• Brittany Luna

After The Escape: The Long Lasting Effects of an Abusive Relationship

WARNING: VERY FOUL AND VERY OFFENSIVE LANGUAGE, POSSIBLE TRIGGERS.


I woke up this morning and rushed down the stairs and into the bathroom to shower for the day. The night before I had spent the day deep cleaning the entire kitchen and finished off the night by spraying some hardcore oven cleaner into the oven, so I wanted to get that cleaned up before I started anything else.


When I was just about done with my shower, I heard the creaking of the floorboards upstairs letting me know my boyfriend was awake. I slowly turned the water off and took a breath. I listened. Maybe he just rolled over and wasn’t actually up yet.


I hustled out of the shower to dry off, get my hair up and makeup on. It felt like a thousand bricks piling up into my stomach when I heard that he actually was out of bed and starting down the stairs. My heart started to race and I could just tell by the way he descended the stairs and started ripping open cabinets that today was not going to be a good day. I tried to get my makeup done as quickly and quietly as possible, as if the sound of my makeup moving around in the bathroom was going to change what was about to ensue.


That’s when I heard it. The open and slam of the oven door. The oven I hadn’t yet cleaned out.


He came barreling over to the bathroom door and tried ripping it open. It was locked.

“DUDE,” he screamed from behind the door. “OPEN THE FUCKING DOOR.”


I tried to choke down the bile rising in my throat as my shaky hand unlocked it.


“It’s unlocked,” my voice squeaked.


“I’M SICK AND TIRED OF ALWAYS BEING THE ONE TO CLEAN THIS FUCKING PLACE UP. THE GOD DAMN OVEN IS DISGUSTING. DO YOU KNOW HOW MUCH WORK I HAVE TO DO TODAY? I DON’T HAVE TIME FOR THIS SHIT! YOU’RE FUCKING USELESS!” he screamed in my face.


I couldn’t help the tears that flooded into my eyes as his dark, angry ones stared down at me.


“I was just showering! I was going to do it!”


“YEAH FUCKING RIGHT. IT’S ALWAYS ME. WHO THE FUCK TOOK THE GARBAGE OUT LAST NIGHT? DO YOU EVER EVEN TAKE OUT THE GARBAGE?”


“What are you even talking about?”


“AND I GUESS I’LL DO THE LAUNDRY … AGAIN! DO YOU EVEN PAY FOR THE LAUNDRY DETERGENT IN THIS HOUSE? FUCKING PRINCESS. SITS ON HER FUCKING THRONE AND GETS WHATEVER THE FUCK SHE WANTS. JESUS CHRIST AND YOU THINK I’LL MARRY SOMEONE LIKE YOU? YOU’RE FUCKING INSANE!”


His arguments and lash outs always came out of left field, never knowing where they were coming from or what fueled them to begin with, but I grabbed my basket of toiletries and put them in their place before running into the kitchen and to the oven to start working on it.

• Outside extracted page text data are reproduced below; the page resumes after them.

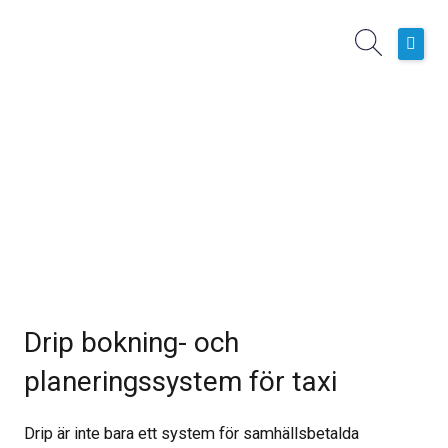
Hoppa
till
innehåll
Hem
Boknings- och planeringssystem
Operativa Tjänster
Kundcase
Nyheter
Om oss
Drip bokning- och
planeringssystem för taxi
Drip är inte bara ett system för samhällsbetalda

He continued to berate me as I wept, struggling to catch a breath behind my tears, running nose and the fumes from the oven cleaner. I scrubbed and I scrubbed and I scrubbed hoping that the movements would tune out the validations he screamed at me. That I sucked. That I wasn’t worth loving or marrying. That I couldn’t even clean fast enough to make a man happy. That nothing I did ever would or could make him happy.


“NO WONDER YOUR EX CHEATED ON YOU, YOU FUCKING SUCK.”


The first time I realized I struggled from PTSD after living in that relationship for four years was only just last year – four years after that relationship.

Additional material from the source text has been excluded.